Se vi capiterà di navigare davanti alla costa settentrionale dell’isola, non mancate di osservare Burj al-Rus, la torre che abbiamo costruito con i teschi dei soldati spagnoli: in cima vi sono le teste dei vostri due figli, come compete alla loro posizione superiore.

Piyale Pascià

 

Felipe Mendoza si rende conto che le mani gli tremano quando apre la prima cassetta. L’interno è foderato di velluto rosso. Ci sono un involto di telo, un medaglione d’oro e un guanto di cuoio con le iniziali di Fernando.

Felipe Mendoza de Alvarado y Zúñiga prende il medaglione e lo apre: contiene l’immagine di Isabel, la moglie di Fernando, da cui ha avuto due figlie. La mano gli trema ancora di più mentre srotola la pezza di lino. Quando infine ha completato, gli sfugge un grido: l’involto contiene i genitali disseccati del figlio maggiore, sporchi di merda.

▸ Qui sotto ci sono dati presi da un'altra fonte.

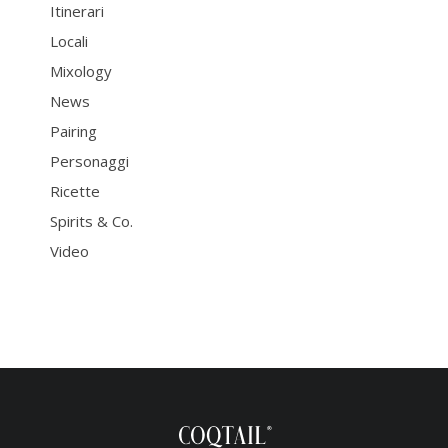
Itinerari
Locali
Mixology
News
Pairing
Personaggi
Ricette
Spirits & Co.
Video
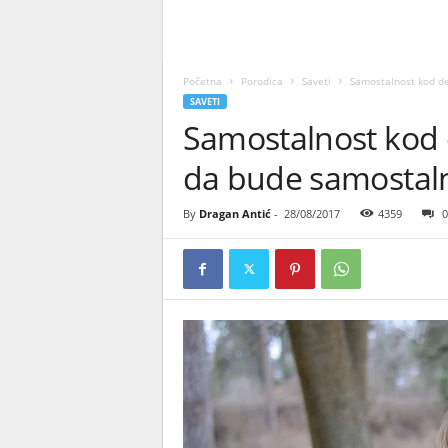
Početna
Porodica
Saveti
Samostalnost kod de
SAVETI
Samostalnost kod 
da bude samostal
By
Dragan Antić
-
28/08/2017
4359
0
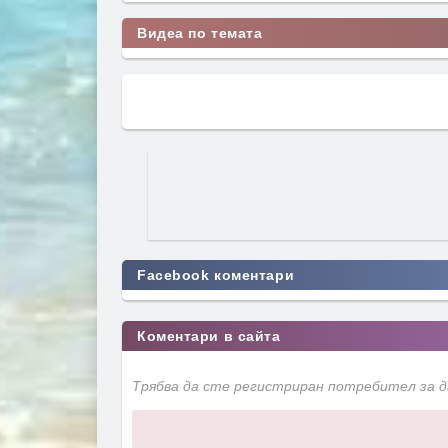
Видеа по темата
Facebook коментари
Коментари в сайта
Трябва да сте регистриран потребител за 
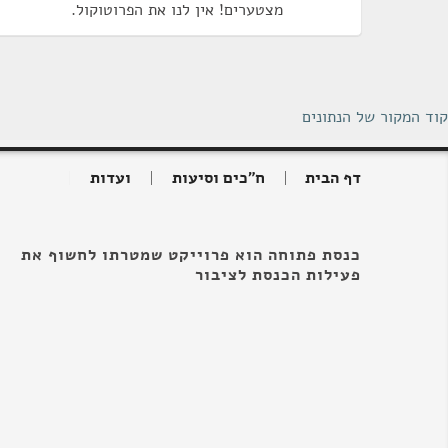
מצטערים! אין לנו את הפרוטוקול.
קוד המקור של הנתונים
דף הבית
ח"כים וסיעות
ועדות
כנסת פתוחה הוא פרוייקט שמטרתו לחשוף את
פעילות הכנסת לציבור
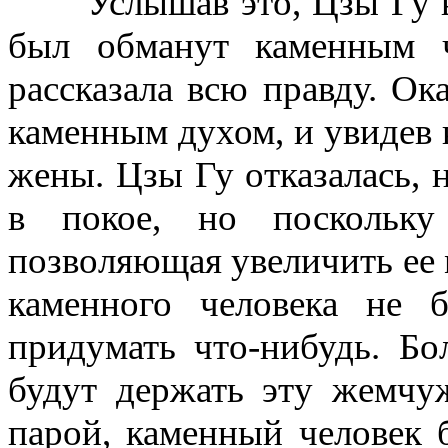
Услышав это,
Цзы Гу
в
был обманут каменным ч
рассказала всю правду. Ок
каменным духом, и увидев к
жены.
Цзы Гу
отказалась, 
в покое, но посколь
позволяющая увеличить ее 
каменного человека не 
придумать что-нибудь. Бо
будут держать эту жемчуж
парой, каменный человек 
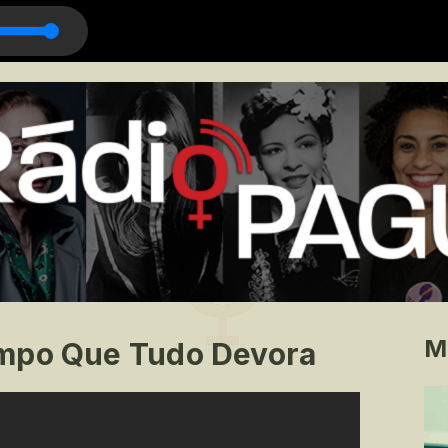
M
empo Que Tudo Devora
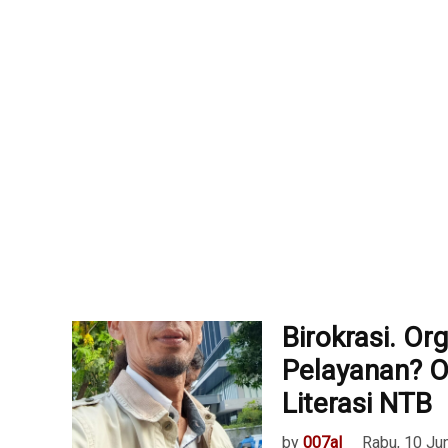
Birokrasi. Or
Pelayanan? O
Literasi NTB
by
007al
Rabu, 10 Ju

L’anziano duca ha l’impressione di non riuscire a stare in piedi, gli sembra che il mondo si dissolva. Chiude gli occhi. Poi, facendosi forza, apre la seconda cassetta. C’è la catena d’oro che Juan portava al collo, il rosario con l’immagine della Vergine, il pugnale con le sue iniziali sull’impugnatura e un altro involto di lino, che contiene i genitali del cadetto, ugualmente sporchi. Il duca di Casa Grande cade in ginocchio, singhiozzando.

 

Due giorni dopo Felipe Mendoza, vestito a lutto, fa mettere in un’urna i resti dei due figli. Vengono tumulati nella cappella che la famiglia possiede nella cattedrale di Burgos, ma la cerimonia è segreta. Felipe ha detto alla moglie e alle figlie di Fernando che Piyale Pascià ha mandato il cuore dei due morti.

 

Due settimane più tardi nella cattedrale di Granada si celebra una messa solenne in onore dei caduti di Los Gelves, a cui assiste il re in persona. La nobiltà affolla la chiesa, ma il duca Felipe è a due passi dal re, come compete alla sua posizione e al suo ruolo di padre dei due caduti più illustri.

Il duca è stanco e gli sembra che l’interno della cattedrale sia avvolto in una nebbia che diventa sempre più fitta. Quando si alza per dirigersi verso l’altare e ricevere la comunione, cade a terra, senza un lamento.

Subito alcuni si avvicinano per soccorrerlo, ma non c’è più niente da fare: il cuore ha ceduto. Il corpo viene trasportato a Burgos, per essere sepolto nella cappella di famiglia, con una cerimonia funebre a cui partecipa tutta la nobiltà della penisola.

Con la sua morte si estingue la linea maschile della nobile famiglia dei Mendoza de Alvarado y Zúñiga duchi di Casa Grande.